Collected data
- Opening Delimiter -

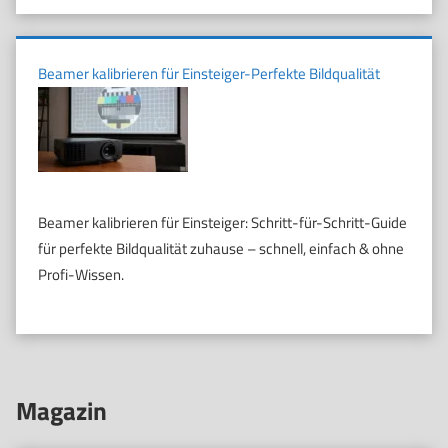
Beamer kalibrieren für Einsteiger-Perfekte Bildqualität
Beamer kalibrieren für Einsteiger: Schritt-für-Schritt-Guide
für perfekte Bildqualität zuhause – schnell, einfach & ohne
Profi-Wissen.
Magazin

- Closing Delimiter -
- Opening Delimiter -

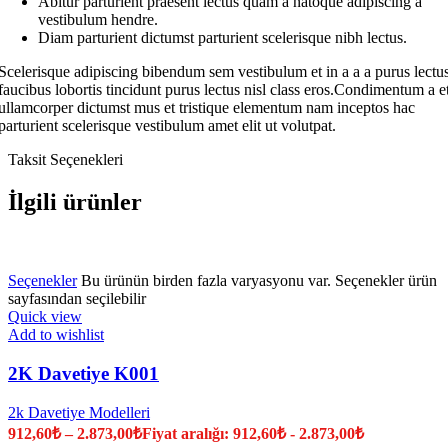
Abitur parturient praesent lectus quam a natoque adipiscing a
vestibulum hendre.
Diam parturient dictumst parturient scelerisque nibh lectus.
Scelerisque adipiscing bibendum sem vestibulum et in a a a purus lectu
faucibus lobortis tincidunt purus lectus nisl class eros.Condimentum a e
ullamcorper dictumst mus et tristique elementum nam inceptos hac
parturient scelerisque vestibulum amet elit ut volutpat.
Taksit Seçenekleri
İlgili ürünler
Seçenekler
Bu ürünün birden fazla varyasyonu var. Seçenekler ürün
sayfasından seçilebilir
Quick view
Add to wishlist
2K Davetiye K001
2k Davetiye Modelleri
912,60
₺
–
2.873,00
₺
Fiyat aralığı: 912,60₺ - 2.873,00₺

- Closing Delimiter -
- Opening Delimiter -

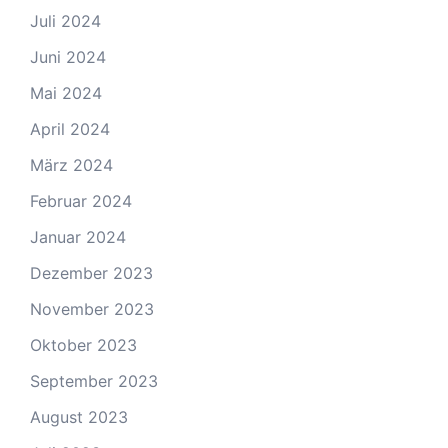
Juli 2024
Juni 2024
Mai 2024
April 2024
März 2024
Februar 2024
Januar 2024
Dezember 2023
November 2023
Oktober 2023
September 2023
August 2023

- Closing Delimiter -

## Your assignment
Whenever the word "kalibrieren" shows up in a line above, copy that line.

## Your solution
Beamer kalibrieren für Einsteiger-Perfekte Bildqualität
Beamer kalibrieren für Einsteiger: Schritt-für-Schritt-Guide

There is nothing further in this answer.